Etienne Dumont

CRITIQUE D'ART

Né en 1948, Etienne Dumont a fait à Genève des études qui lui ont été peu utiles. Latin, grec, droit. Juriste raté, il a bifurqué vers le journalisme. Le plus souvent aux rubriques culturelles, il a travaillé de mars 1974 à mai 2013 à la "Tribune de Genève", en commençant par parler de cinéma. Sont ensuite venus les beaux-arts et les livres. A part ça, comme vous pouvez le voir, rien à signaler.

PARIS/Les Galeries Lafayette proposent leurs vitrines "Extra Polaires"

Crédits: Galeries Lafayette, Lorenzo Papace

C'est bientôt Noël. Les fêtes de fin d'année durent déjà depuis plus d'un moins aux Galeries Lafayette. C'est en effet le 8 novembre que le grand magasin a dévoilé ses vitrines. Il leur fallait une marraine. Il s'agissait cette fois d'Audrey Tautou, toujours auréolée de son image d'Amélie Poulain. Un cheval gagnant pour une opération ô combien parisienne. 

Les vitrines actuelles résultent d'une opération conduite sur toute une année. Il faut choisir le sujet. Trouver le budget. Assurer la réalisation. Il y a les précautions à prendre, histoire par exemple que le grand sapin (cette fois en papier) de chute pas sous la coupole intérieure. Ces dernières années, les Galeries Lafayette avaient ainsi flirté avec les nouvelles technologies. Normal! Ses vitrines de Noël s'adressent avant tout aux enfants, qui sauront bientôt manipuler une tablette avant même de parler. Disons que le grand public y avait un peu perdu pour ce qui est de la magie.

Les découpages de Lorenzo Papace

C'est donc «en arrière toute» pour cette édition, la plus belle sans doute de ces dix dernières années. Les Galeries ont décidé de s'adresser à un créateur polyvalent, Lorenzo Papace. Né en 1986 à Lyon, ce dernier a le vent en poupe. Quand il ne fait pas de la musique avec son groupe Ödland, il réalise des films ou poursuit ses pratiques de plasticien. Ce passionné «de voyages, de science et de folklore européen» (je cite son site) a comme clients la Cité des Sciences, le Musée Gadagne de Lyon, la chaîne Arte ou la marque de chaussures Heschung. Il peut maintenant y ajouter des galeries symbolisant la France pour nombre d'étrangers. 

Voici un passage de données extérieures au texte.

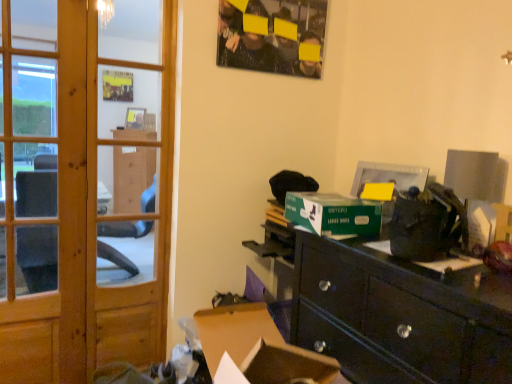 Question: From the image's perspective, is green cardboard box at center above wooden door at left?

Choices:
 (A) yes
 (B) no

Answer: (B)

Question: Would you say green cardboard box at center is a long distance from wooden door at left?

Choices:
 (A) no
 (B) yes

Answer: (A)

Question: Is green cardboard box at center to the left of wooden door at left from the viewer's perspective?

Choices:
 (A) yes
 (B) no

Answer: (B)

Question: Is green cardboard box at center smaller than wooden door at left?

Choices:
 (A) yes
 (B) no

Answer: (A)

Question: Does green cardboard box at center appear on the right side of wooden door at left?

Choices:
 (A) no
 (B) yes

Answer: (B)

Question: From the image's perspective, is green cardboard box at center located above or below wooden screen door at left?

Choices:
 (A) above
 (B) below

Answer: (B)

Question: From a real-world perspective, is green cardboard box at center positioned above or below wooden screen door at left?

Choices:
 (A) above
 (B) below

Answer: (A)

Question: In terms of height, does green cardboard box at center look taller or shorter compared to wooden screen door at left?

Choices:
 (A) short
 (B) tall

Answer: (A)

Question: Is green cardboard box at center in front of or behind wooden screen door at left in the image?

Choices:
 (A) front
 (B) behind

Answer: (A)

Question: From the image's perspective, is matte black poster at upper center located above or below wooden door at left?

Choices:
 (A) below
 (B) above

Answer: (B)

Question: From a real-world perspective, is matte black poster at upper center positioned above or below wooden door at left?

Choices:
 (A) below
 (B) above

Answer: (B)

Question: Is point (224, 4) closer or farther from the camera than point (87, 135)?

Choices:
 (A) closer
 (B) farther

Answer: (B)

Question: Looking at their shapes, would you say matte black poster at upper center is wider or thinner than wooden door at left?

Choices:
 (A) wide
 (B) thin

Answer: (B)

Question: Based on their positions, is brown cardboard box at lower center located to the left or right of matte black poster at upper center?

Choices:
 (A) left
 (B) right

Answer: (A)

Question: Is brown cardboard box at lower center in front of or behind matte black poster at upper center in the image?

Choices:
 (A) front
 (B) behind

Answer: (A)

Lorenzo est passionné par le découpage. Un peu comme Andrea Mastrovito, vu à Genève chez Analix, puis chez Guy Bärtschi. L'homme a donc réalisé des maquettes qu'ont agrandies l'équipe technique. Papace a imaginé de peupler "Extra Polaire" d'ours blancs, sous forme de grands origamis à la japonaise. N'y voyez surtout pas d'écologie! «Les Galerie Lafayette se sont transformées en banquise. Les ours s'amusent, dansent et jouent à tous les étages du magasin» Voilà qui les changent de leurs angoisses face au changement climatique...

Presque aucun produit 

Entièrement blanches, les vitrines n'offrent presque aucun objet commercial. Il n'y a en fait qu'un seul produit dans chaque espace. Blanc aussi, bien sûr. Ou au moins argenté. Notez qu'il ne s'agit pas forcément là d'une chose chère, même si le sac à main vaut 2200 euros. Il y a des peluches tout à fait accessibles: 29 euros. D'aucuns se demandent quel est le critère pour s'être ainsi retrouvé sélectionné. Faut-il que la marque paie? 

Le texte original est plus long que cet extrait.